In the current coexistence of alienation from the performative society, alienation in the context of communication, and social alienation, if we really want to live up to the new we will have to be radical in supporting design with respect to the possibility it offers to assist the gradual shift from the strategies that govern the world, into a maze of growing, complex power games, to the processes of real democracy. I confirm and support my interest in design that privileges the dynamism of distributed roles, divergent knowledge, the ability to be reactive quickly and creatively to constraints, resource problems, challenges and opportunities.

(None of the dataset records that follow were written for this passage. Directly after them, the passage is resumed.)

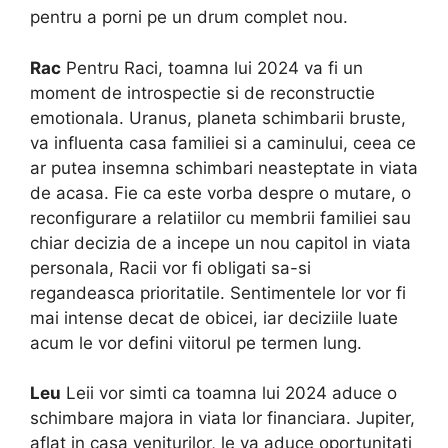
pentru a porni pe un drum complet nou.
Rac
Pentru Raci, toamna lui 2024 va fi un
moment de introspectie si de reconstructie
emotionala. Uranus, planeta schimbarii bruste,
va influenta casa familiei si a caminului, ceea ce
ar putea insemna schimbari neasteptate in viata
de acasa. Fie ca este vorba despre o mutare, o
reconfigurare a relatiilor cu membrii familiei sau
chiar decizia de a incepe un nou capitol in viata
personala, Racii vor fi obligati sa-si
regandeasca prioritatile. Sentimentele lor vor fi
mai intense decat de obicei, iar deciziile luate
acum le vor defini viitorul pe termen lung.
Leu
Leii vor simti ca toamna lui 2024 aduce o
schimbare majora in viata lor financiara. Jupiter,
aflat in casa veniturilor, le va aduce oportunitati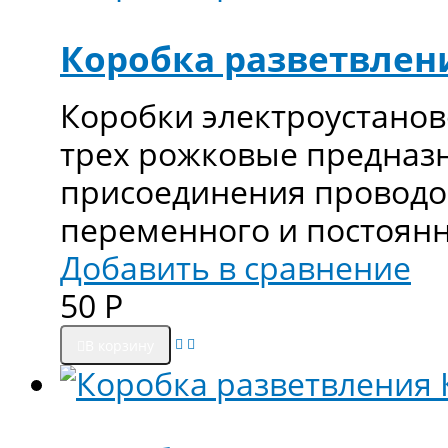
Коробка разветвлени
Коробки электроустано
трех рожковые предназн
присоединения проводов
переменного и постоянн
Добавить в сравнение
50
Р
В корзину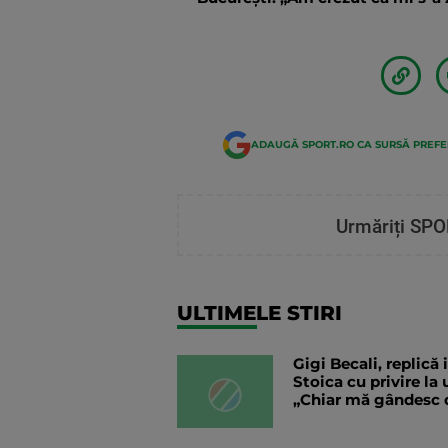
ADAUGĂ SPORT.RO CA SURSĂ PREF
Urmăriți SPO
ULTIMELE STIRI
Gigi Becali, replică
Stoica cu privire la 
„Chiar mă gândesc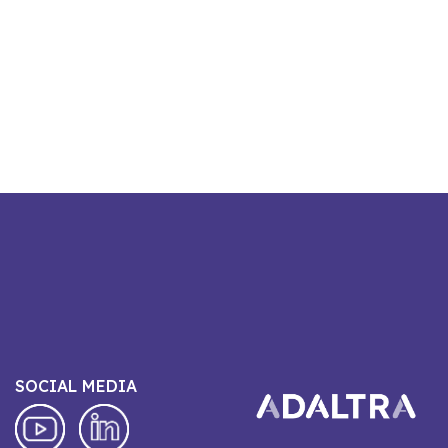
SOCIAL MEDIA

It will be more and more a question of not idealizing the identification of a perfect paradigm, but of being bold in the pursuit of a new approach to learning and unlearning, to compete against ourselves by integrating singularities, indeterminacy, reflexivity and creativity for one real civilization of conviviality.

Past and Future

Can you share some of the major lessons you’ve learned in life?

I have learned to trust my intuition that, in all of us, feels the directions to take, understands underlying motives and intentions. It is a formidable psychic tool that gives acute awareness and that must be practiced by freeing yourself from banalities, purifying thoughts and feelings, choosing good boundaries. It helps us understand when something must die. And not to interfere with what dies.

I have come to appreciate uncomfortable and failed conversations, lost connections, confusions. To give value to what is not said, to what is hidden. I hope to always learn and to understand better at a different level of being.

Which big questions do you have on your mind currently?

Heraclitus was right, it’s all a flow: there is nothing permanent, nothing fixed, nothing stable. Today, the new flow is the persistence of the unexpected in the direction of the extinction of mankind and life as we know it.

Yet, although preventable and non-preventable change affects everyone, many of us do behave most of the time as if things remain more or less the same. Unfortunately, the change of character that keeps telling us that we don’t have to worry about too much, that society will change, but not so rapidly, that the climate will change, but not too much, and probably not in a catastrophic way in my life or that of my children, is difficult. The false narratives of progress require neither awareness nor commitment.

What do people expect now that they didn’t want before? Do they know how to think about it with a critical approach? Are they experts in the dynamics of power? In fact, are they just adapting? Every question must necessarily refer to an ancient guiding criterion: integrity.

How do you face the future? Do you make plans for it?

I have chosen to design in often hostile contexts as a political act and to support — at best hypotheses to reinvigorate — the vision of a conscious and committed humanism through actions.

We tend to polarize choices: on the one hand, pessimism and apathy, assuming that they can’t do anything and help to ensure that the worst happens. On the other hand, celebration and galvanization to seize the many opportunities that refer to absolute determinism and its tools. In both cases, we take care to comfort our positions with the recourse to ideologies.

Instead, it would be useful to consider that, by overcoming the false utopia/dystopia dichotomy, we could potentially be in the early stages of the largest collective awareness movement never seen before. For a brief moment, we can understand ourselves and the world differently. And not have more time to look good without being good.